* **What is needed**: Please write out only the lines from the line with "listeners dream big and take action." to the line with "In light of the news of", inclusive, exactly as they stand below, without the pictures.

[Saved entries]

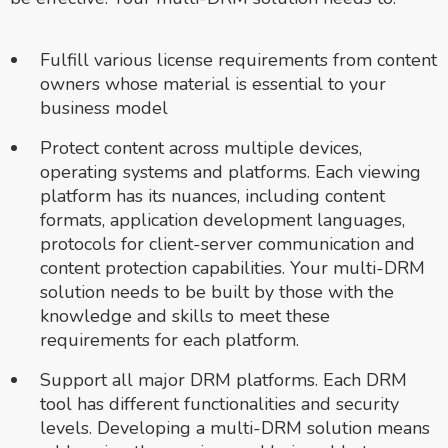
Fulfill various license requirements from content
owners whose material is essential to your
business model
Protect content across multiple devices,
operating systems and platforms. Each viewing
platform has its nuances, including content
formats, application development languages,
protocols for client-server communication and
content protection capabilities. Your multi-DRM
solution needs to be built by those with the
knowledge and skills to meet these
requirements for each platform.
Support all major DRM platforms. Each DRM
tool has different functionalities and security
levels. Developing a multi-DRM solution means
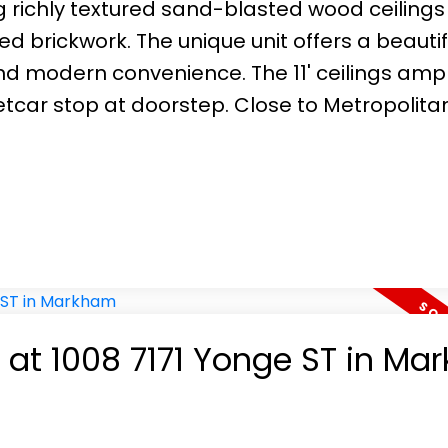
g richly textured sand-blasted wood ceiling
rickwork. The unique unit offers a beautif
nd modern convenience. The 11' ceilings ampl
eetcar stop at doorstep. Close to Metropolita
y at 1008 7171 Yonge ST in M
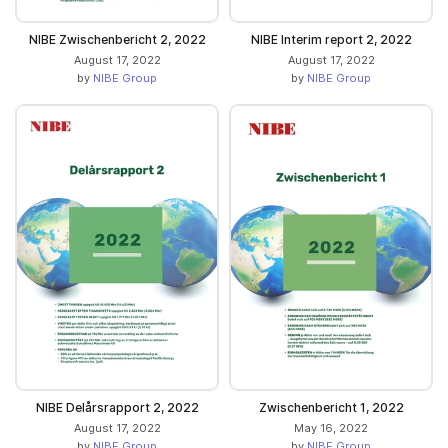
NIBE Zwischenbericht 2, 2022
NIBE Interim report 2, 2022
August 17, 2022
August 17, 2022
by
NIBE Group
by
NIBE Group
NIBE Delårsrapport 2, 2022
Zwischenbericht 1, 2022
August 17, 2022
May 16, 2022
by
NIBE Group
by
NIBE Group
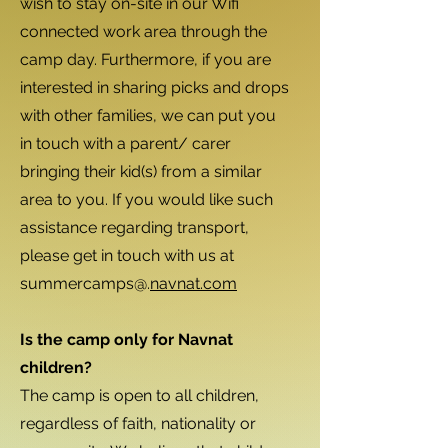
wish to stay on-site in our Wifi
connected work area through the
camp day. Furthermore, if you are
interested in sharing picks and drops
with other families, we can put you
in touch with a parent/ carer
bringing their kid(s) from a similar
area to you. If you would like such
assistance regarding transport,
please get in touch with us at
summercamps@.
navnat.com
Is the camp only for Navnat
children?
The camp is open to all children,
regardless of faith, nationality or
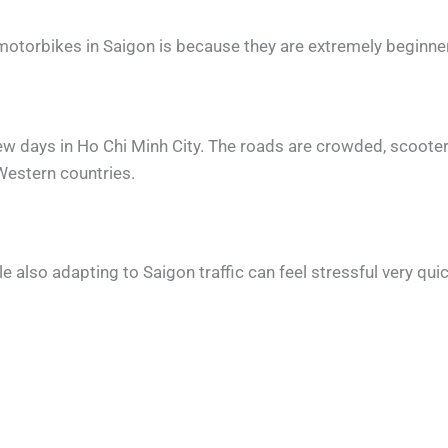
otorbikes in Saigon is because they are extremely beginner-
 few days in Ho Chi Minh City. The roads are crowded, scoot
Western countries.
e also adapting to Saigon traffic can feel stressful very quic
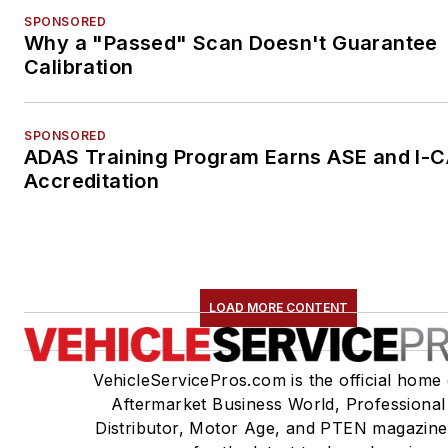
SPONSORED
Why a "Passed" Scan Doesn't Guarantee
Calibration
SPONSORED
ADAS Training Program Earns ASE and I-
Accreditation
LOAD MORE CONTENT
VehicleServicePros.com is the official home 
Aftermarket Business World, Professional
Distributor, Motor Age, and PTEN magazine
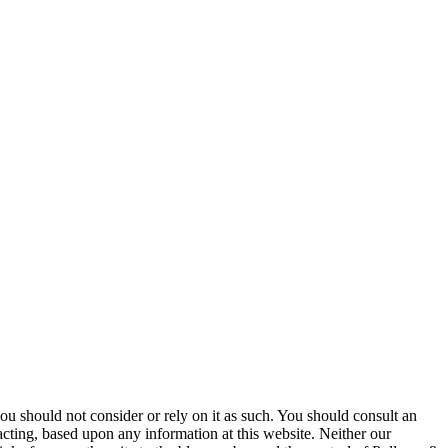
 you should not consider or rely on it as such. You should consult an
 acting, based upon any information at this website. Neither our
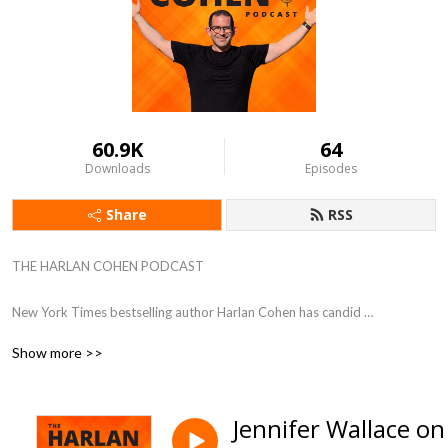
60.9K
64
Downloads
Episodes
Share
RSS
THE HARLAN COHEN PODCAST

New York Times bestselling author Harlan Cohen has candid 
conversations with experts and influencers. Guests share their greatest 
Show more >>
victories, devastating setbacks, and most valuable advice to help 
listeners dream big and take action. 

Jennifer Wallace on
Hosted by Harlan Cohen, New York Times bestselling author, speaker, 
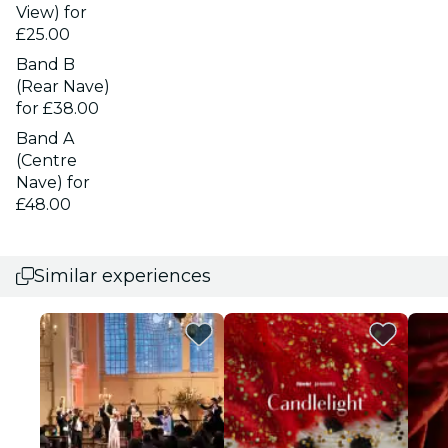
View) for
£25.00
Band B
(Rear Nave)
for £38.00
Band A
(Centre
Nave) for
£48.00
Similar experiences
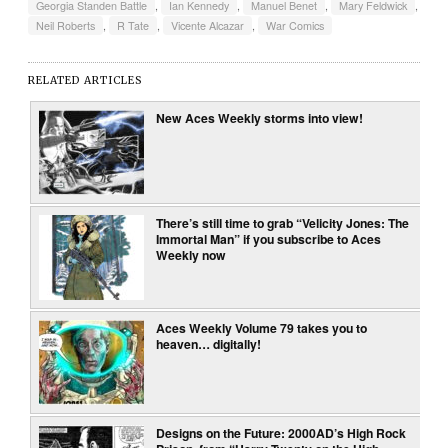
Georgia Standen Battle
,
Ian Kennedy
,
Manuel Benet
,
Mary Feldwick
,
Neil Roberts
,
R Tate
,
Vicente Alcazar
,
War Comics
RELATED ARTICLES
New Aces Weekly storms into view!
There’s still time to grab “Velicity Jones: The
Immortal Man” if you subscribe to Aces
Weekly now
Aces Weekly Volume 79 takes you to
heaven… digitally!
Designs on the Future: 2000AD’s High Rock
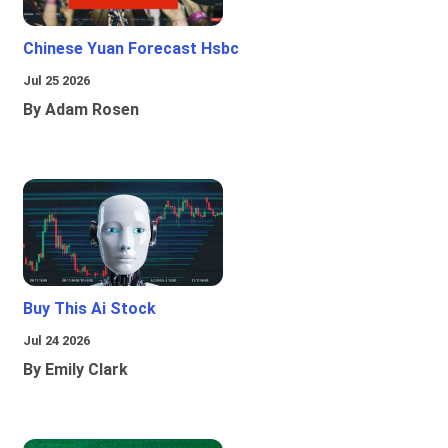
Chinese Yuan Forecast Hsbc
Jul 25 2026
By Adam Rosen
Buy This Ai Stock
Jul 24 2026
By Emily Clark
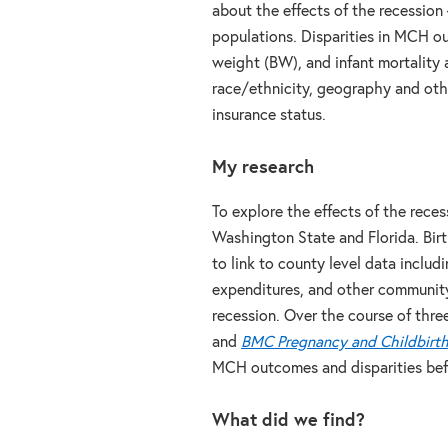
about the effects of the recessio
populations. Disparities in MCH ou
weight (BW), and infant mortality
race/ethnicity, geography and othe
insurance status.
My research
To explore the effects of the reces
Washington State and Florida. Birt
to link to county level data inclu
expenditures, and other community 
recession. Over the course of thre
and
BMC Pregnancy and Childbirt
MCH outcomes and disparities befo
What did we find?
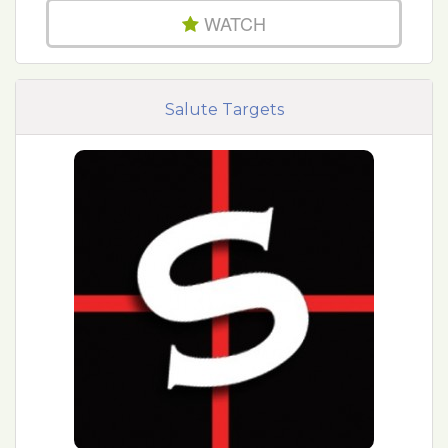
WATCH
Salute Targets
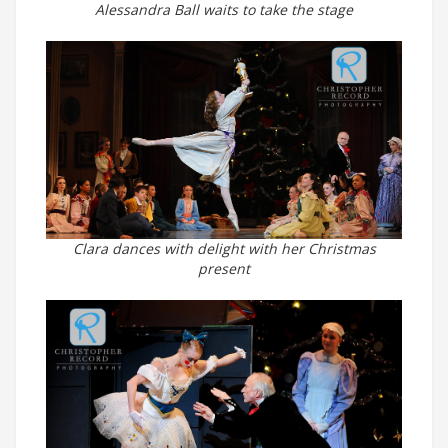
Alessandra Ball waits to take the stage
Clara dances with delight with her Christmas
present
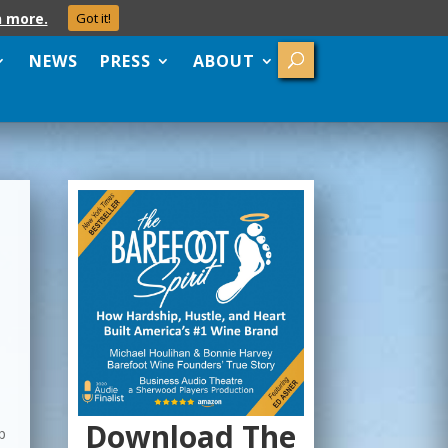
n more.
Got it!
NEWS
PRESS
ABOUT
Download The
up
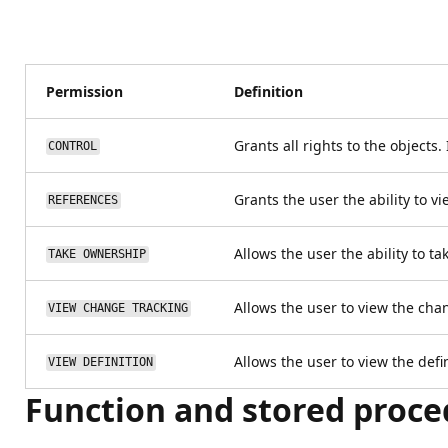
Permission
Definition
Grants all rights to the objects
CONTROL
Grants the user the ability to v
REFERENCES
Allows the user the ability to t
TAKE OWNERSHIP
Allows the user to view the chan
VIEW CHANGE TRACKING
Allows the user to view the defin
VIEW DEFINITION
Function and stored proce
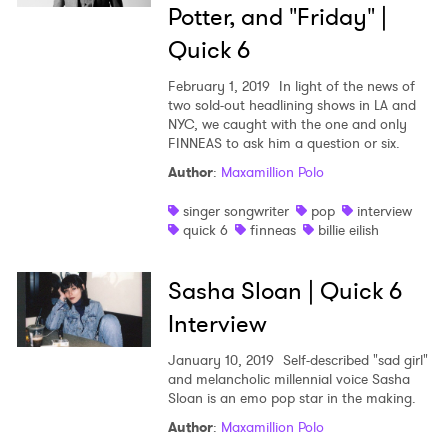
Potter, and "Friday" |
Quick 6
February 1, 2019
In light of the news of
two sold-out headlining shows in LA and
NYC, we caught with the one and only
FINNEAS to ask him a question or six.
Author
:
Maxamillion Polo
singer songwriter
pop
interview
quick 6
finneas
billie eilish
Sasha Sloan | Quick 6
Interview
January 10, 2019
Self-described "sad girl"
and melancholic millennial voice Sasha
Sloan is an emo pop star in the making.
Author
:
Maxamillion Polo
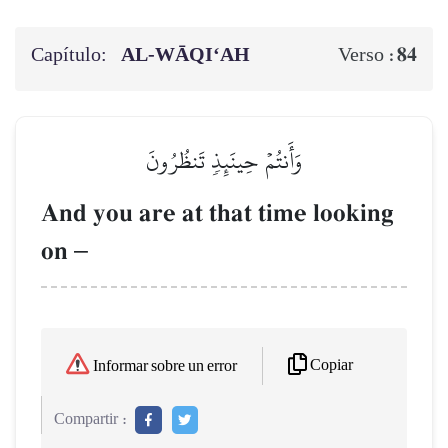
Capítulo:
AL‑WĀQI‘AH
84
Verso :
وَأَنتُمۡ حِينَئِذٖ تَنظُرُونَ
And you are at that time looking
on
–
Copiar
Informar sobre un error
Compartir :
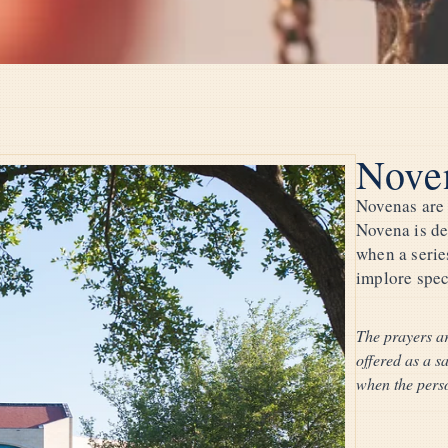
Nove
Novenas are 
Novena is de
when a series
implore speci
The prayers ar
offered as a s
when the perso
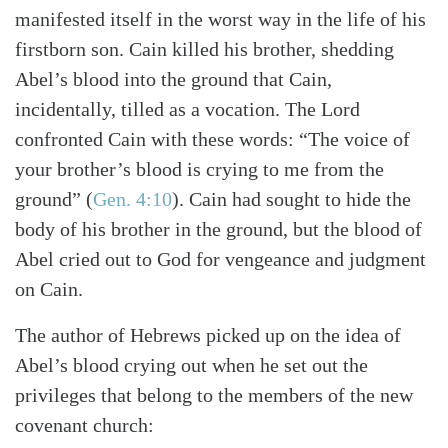
manifested itself in the worst way in the life of his
firstborn son. Cain killed his brother, shedding
Abel’s blood into the ground that Cain,
incidentally, tilled as a vocation. The Lord
confronted Cain with these words: “The voice of
your brother’s blood is crying to me from the
ground”
(
Gen. 4:10
)
. Cain had sought to hide the
body of his brother in the ground, but the blood of
Abel cried out to God for vengeance and judgment
on Cain.
The author of Hebrews picked up on the idea of
Abel’s blood crying out when he set out the
privileges that belong to the members of the new
covenant church:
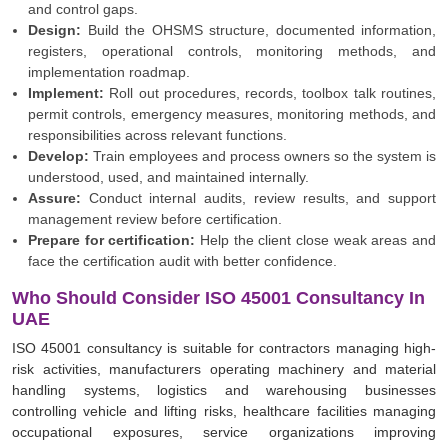
and control gaps.
Design:
Build the OHSMS structure, documented information,
registers, operational controls, monitoring methods, and
implementation roadmap.
Implement:
Roll out procedures, records, toolbox talk routines,
permit controls, emergency measures, monitoring methods, and
responsibilities across relevant functions.
Develop:
Train employees and process owners so the system is
understood, used, and maintained internally.
Assure:
Conduct internal audits, review results, and support
management review before certification.
Prepare for certification:
Help the client close weak areas and
face the certification audit with better confidence.
Who Should Consider ISO 45001 Consultancy In
UAE
ISO 45001 consultancy is suitable for contractors managing high-
risk activities, manufacturers operating machinery and material
handling systems, logistics and warehousing businesses
controlling vehicle and lifting risks, healthcare facilities managing
occupational exposures, service organizations improving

* **Output**:
listeners dream big and take action. 

Jennifer Wallace on
Hosted by Harlan Cohen, New York Times bestselling author, speaker, 
View) for
£25.00
Band B
(Rear Nave)
for £38.00
Band A
(Centre
Nave) for
£48.00
Similar experiences
Georgia Standen Battle
,
Ian Kennedy
,
Manuel Benet
,
Mary Feldwick
,
Neil Roberts
,
R Tate
,
Vicente Alcazar
,
War Comics
RELATED ARTICLES
New Aces Weekly storms into view!
There’s still time to grab “Velicity Jones: The
Immortal Man” if you subscribe to Aces
Weekly now
Aces Weekly Volume 79 takes you to
heaven… digitally!
Designs on the Future: 2000AD’s High Rock
Chinese Yuan Forecast Hsbc
Jul 25 2026
By Adam Rosen
Buy This Ai Stock
Jul 24 2026
By Emily Clark
about the effects of the recessio
populations. Disparities in MCH ou
weight (BW), and infant mortality
race/ethnicity, geography and othe
insurance status.
My research
To explore the effects of the reces
Washington State and Florida. Birt
to link to county level data inclu
expenditures, and other community 
recession. Over the course of thre
and
BMC Pregnancy and Childbirt
MCH outcomes and disparities befo
What did we find?
WATCH
Salute Targets
Alessandra Ball waits to take the stage
Clara dances with delight with her Christmas
present
n more.
Got it!
NEWS
PRESS
ABOUT
Download The
up
Permission
Definition
Grants all rights to the objects
CONTROL
Grants the user the ability to v
REFERENCES
Allows the user the ability to t
TAKE OWNERSHIP
Allows the user to view the chan
VIEW CHANGE TRACKING
Allows the user to view the defin
VIEW DEFINITION
Function and stored proce
Potter, and "Friday" |
Quick 6
February 1, 2019
In light of the news of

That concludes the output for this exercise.